Toutes les clauses de cet accablant traité étaient arrêtées, et le 14 janvier 1526 le traité devait être apporté à François Ier dans l’Alcazar et recevoir de lui la plus formelle adhésion. La veille du jour où le roi, en apparence résigné, était appelé à prendre, à signer et à jurer cet engagement, il réunit dans sa chambre le premier président de Selve, l’archevêque d’Embrun, le maréchal de Montmorency, Chabot de Brion, le prévôt de Paris La Barre, le secrétaire Bayard, et, après avoir pris leur serment de tenir secret tout ce qui allait se faire, il protesta[1] contre le traité auquel il était contraint de se soumettre, et il annula de lui-même les obligations qu’il était sur le point de contracter, comme attentatoires aux droits de sa couronne, dommageables à la France, injurieuses à son honneur. Il rappela qu’il avait plusieurs fois annoncé, soit en Italie, soit en Espagne, à Lannoy comme à Alarcon, que si on le forçait de les prendre, il ne se croirait pas tenu de les observer. Il fit l’historique de sa captivité ; il raconta les promesses de l’empereur pendant sa maladie et l’inexécution de ces promesses après son rétablissement ; il énuméra les tentatives multipliées de négociations pour sa délivrance, les offres si considérables et les raisons si fortes données avec tant d’inutilité par les ambassadeurs de la régente sa mère et par la duchesse d’Alençon sa sœur, et il condamna les exigences de l’empereur comme iniques en soi, impossibles pour lui, inacceptables pour son royaume. « C’est pourquoi, dit-il, l’empereur lui faisant promettre choses exorbitantes qu’il ne peut tenir en son honneur et qui mettraient la France en servitude, il déclare devant Dieu et en présence des dessus nommés,… qu’il cède, par contrainte et longueur de prison et pour éviter les maux qui pourroient en advenir, à ce que l’empereur lui impose ; mais il proteste que tout ce qui est convenu au traité sera nul et de nul effet, et qu’il est délibéré de garder les droits de la couronne de France. »

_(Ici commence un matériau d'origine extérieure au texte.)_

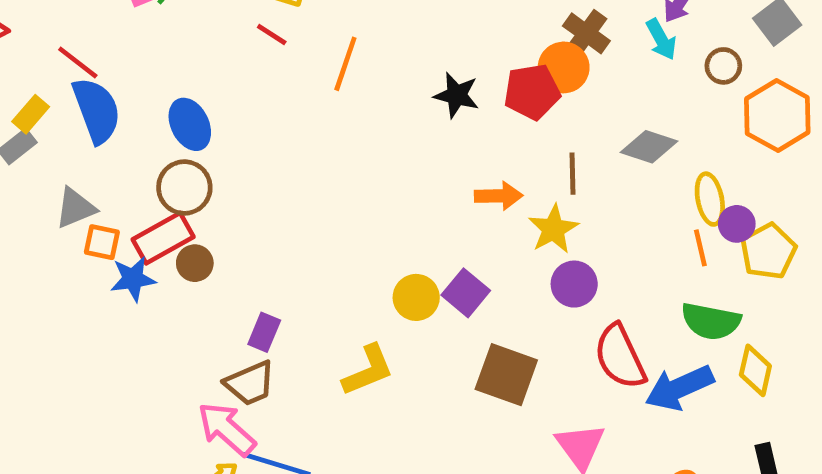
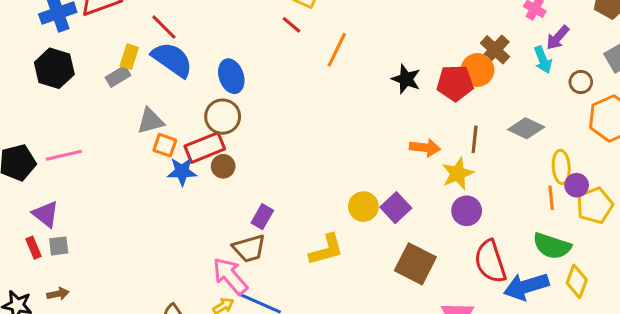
blue semicircle: (97, 110) -> (172, 60), turned -42
yellow rectangle: (31, 114) -> (129, 57), turned -30

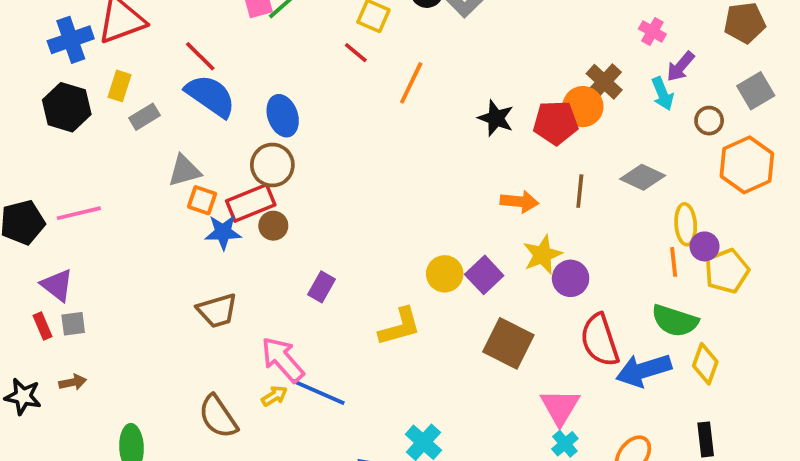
yellow rectangle: (129, 57) -> (120, 86), moved
yellow star: (458, 174) -> (542, 255), moved
brown trapezoid: (249, 248) -> (217, 311), moved

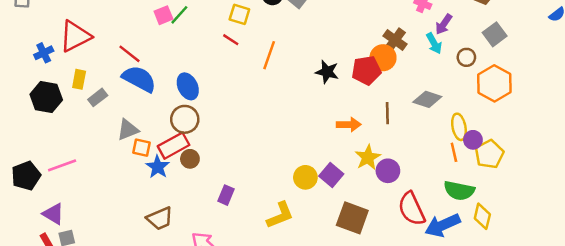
blue cross: (71, 40) -> (44, 53), size x0.7
blue star: (223, 232) -> (158, 167), turned -30

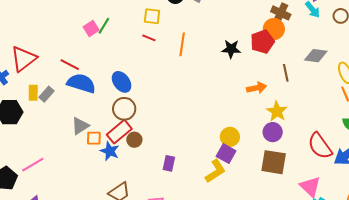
gray rectangle: (98, 97) -> (46, 94), moved
purple circle: (388, 171) -> (273, 132), moved
purple square: (331, 175) -> (226, 154), moved

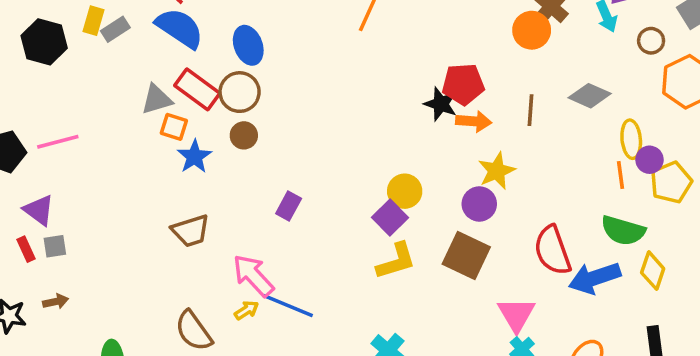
red pentagon: (262, 42) -> (463, 84), moved
black star: (231, 49) -> (441, 104), moved
red rectangle: (119, 132) -> (197, 89), moved, turned 60
brown circle: (134, 140) -> (244, 135), moved
yellow L-shape: (215, 171) -> (396, 261), moved

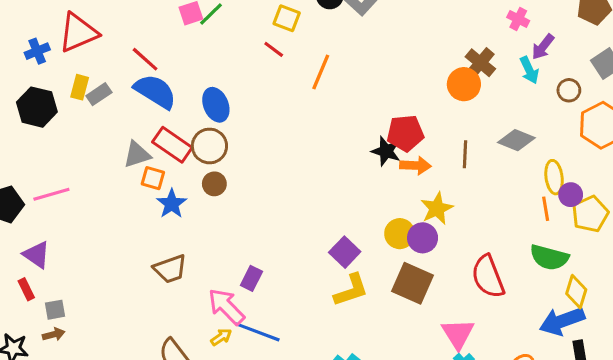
yellow circle: (405, 191) -> (400, 234), moved
purple rectangle: (289, 206) -> (251, 278), moved
gray square: (55, 246) -> (55, 310), moved
blue arrow: (595, 278) -> (562, 321), moved

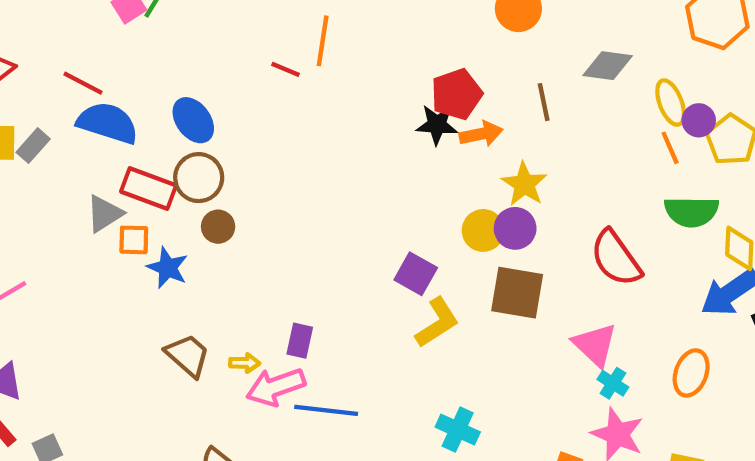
red line: (274, 49) -> (286, 69), moved
brown trapezoid: (170, 269) -> (188, 355), turned -105
pink arrow: (226, 307) -> (276, 387), turned -51
yellow arrow: (221, 337) -> (245, 363), moved, turned 50

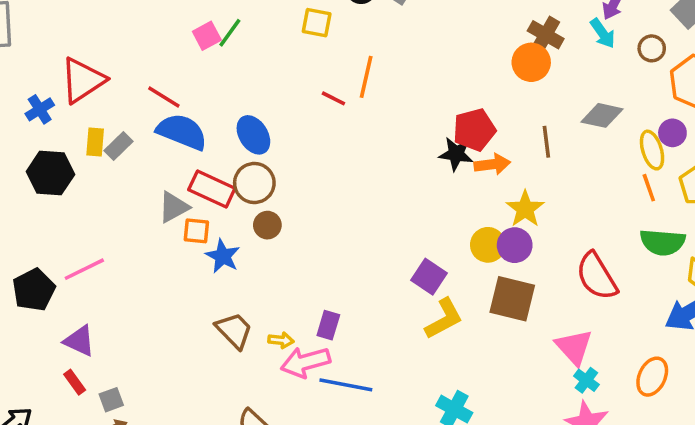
purple circle: (699, 120) -> (672, 133), moved

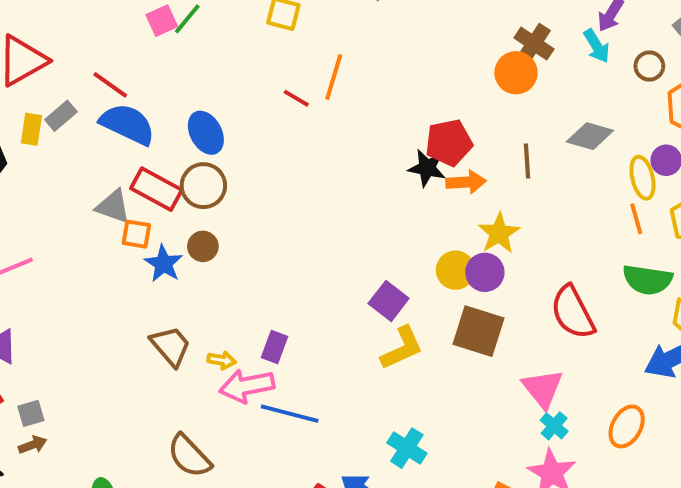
gray rectangle: (118, 146) -> (61, 116), moved
gray triangle: (174, 207) -> (113, 206), turned 44
brown circle: (267, 225) -> (203, 246), moved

Il se dégage de ses promesses comme roi, parce qu’il les trouve injustes, et il projette même de manquer à sa parole de chevalier, parce qu’elle ne lui est pas demandée avec confiance et qu’il ne la donnera pas en liberté. Il assure qu’il aimerait mieux mourir que de l’enfreindre s’il la donnait en étant libre, mais que, l’empereur l’exigeant d’un prisonnier qu’il surveille, il n’est pas tenu, d’après les lois de la chevalerie, de la lui garder. Tout en avançant ces maximes sur la violation légitime des engagemens onéreux et sur

  1. Sa protestation du 13 janvier, dans Captivité de François Ier, p. 407-476.